— WHAT YOU NEED TO DO —
Please output the listing below character for character and omit the images.

— THE RECORDS —
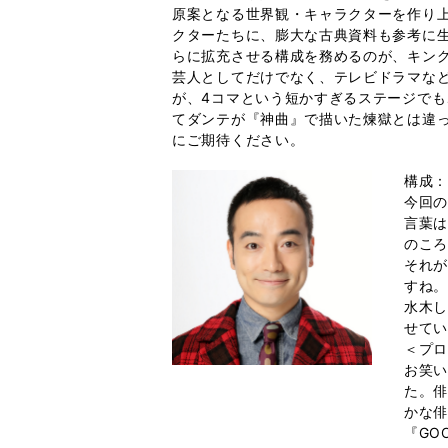
原案となる世界観・キャラクターを作り
クターたちに、膨大な古典資料も参考に
らに拡充させる構成を務めるのが、キン
芸人としてだけでなく、テレビドラマな
が、4コマという短かすぎるステージでも
てダンテが『神曲』で描いた煉獄とは違っ
にご期待ください。
構成
今回
言葉
のこ
それ
すね
水木
せて
＜プ
お笑い
た。
かな俳
『GO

— TASK ANSWER —
原案となる世界観・キャラクターを作り
クターたちに、膨大な古典資料も参考に
らに拡充させる構成を務めるのが、キン
芸人としてだけでなく、テレビドラマな
が、4コマという短かすぎるステージでも
てダンテが『神曲』で描いた煉獄とは違っ
にご期待ください。
構成
今回
言葉
のこ
それ
すね
水木
せて
＜プ
お笑い
た。
かな俳
『GO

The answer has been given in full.